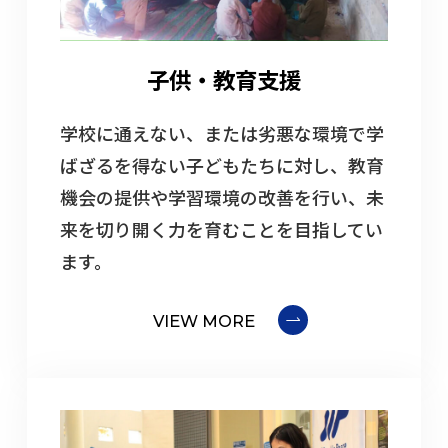
子供・教育支援
学校に通えない、または劣悪な環境で学
ばざるを得ない子どもたちに対し、教育
機会の提供や学習環境の改善を行い、未
来を切り開く力を育むことを目指してい
ます。
VIEW MORE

**********

Give back exactly the lines beginning at the one with "機会の提供や学習環境の改善を行い、未" and ending at the final line of the material; both boundary lines belong in it.

▶ _OUTPUT FOR THIS EXERCISE_
機会の提供や学習環境の改善を行い、未
来を切り開く力を育むことを目指してい
ます。
VIEW MORE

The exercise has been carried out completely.